ACTIVITY: Across the records below, count the lines that contain "manchot" and write down only the count.

===

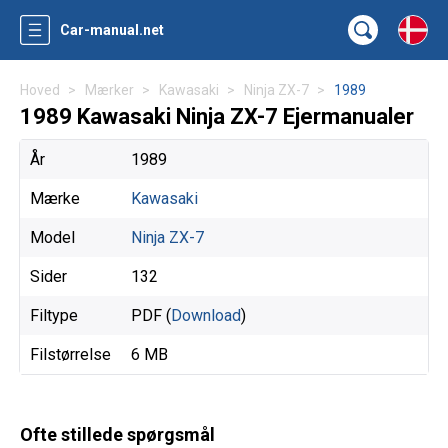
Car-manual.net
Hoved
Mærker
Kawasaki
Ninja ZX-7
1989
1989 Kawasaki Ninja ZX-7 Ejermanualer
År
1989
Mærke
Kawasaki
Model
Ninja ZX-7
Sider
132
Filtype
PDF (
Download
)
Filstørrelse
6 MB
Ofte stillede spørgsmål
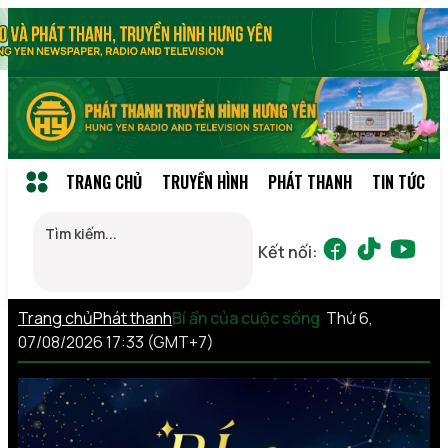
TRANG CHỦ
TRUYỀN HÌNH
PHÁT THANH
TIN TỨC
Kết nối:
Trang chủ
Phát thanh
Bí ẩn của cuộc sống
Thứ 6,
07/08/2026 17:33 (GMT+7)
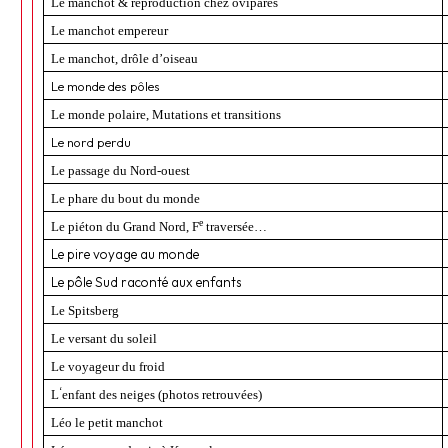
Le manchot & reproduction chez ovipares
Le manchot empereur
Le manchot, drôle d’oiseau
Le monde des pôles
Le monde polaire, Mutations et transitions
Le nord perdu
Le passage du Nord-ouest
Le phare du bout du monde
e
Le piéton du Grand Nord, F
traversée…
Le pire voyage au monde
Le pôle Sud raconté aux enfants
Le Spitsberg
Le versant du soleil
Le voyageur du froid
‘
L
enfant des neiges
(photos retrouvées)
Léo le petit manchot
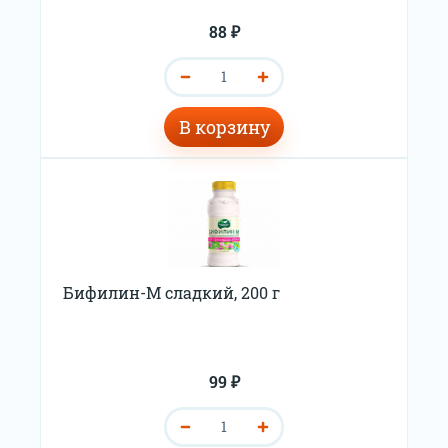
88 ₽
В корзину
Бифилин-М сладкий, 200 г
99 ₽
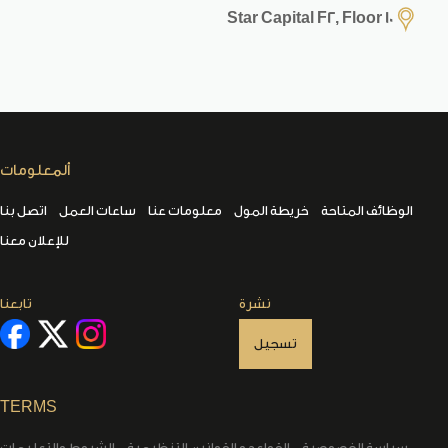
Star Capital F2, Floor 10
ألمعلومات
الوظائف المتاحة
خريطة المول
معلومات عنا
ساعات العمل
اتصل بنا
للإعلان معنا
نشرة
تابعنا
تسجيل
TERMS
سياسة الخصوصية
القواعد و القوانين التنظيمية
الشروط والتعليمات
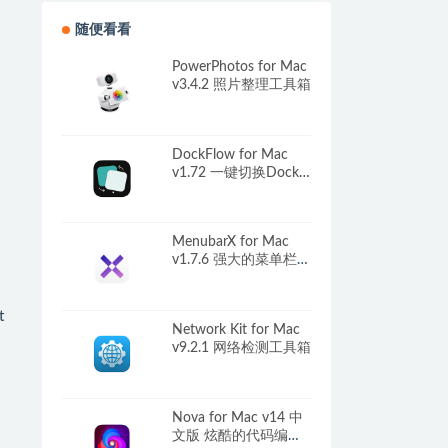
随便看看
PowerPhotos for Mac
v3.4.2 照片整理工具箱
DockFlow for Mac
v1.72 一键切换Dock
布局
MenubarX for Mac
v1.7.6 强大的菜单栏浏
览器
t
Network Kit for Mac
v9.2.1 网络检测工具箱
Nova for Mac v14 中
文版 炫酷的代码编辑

===

ANSWER TO THIS EXERCISE: 4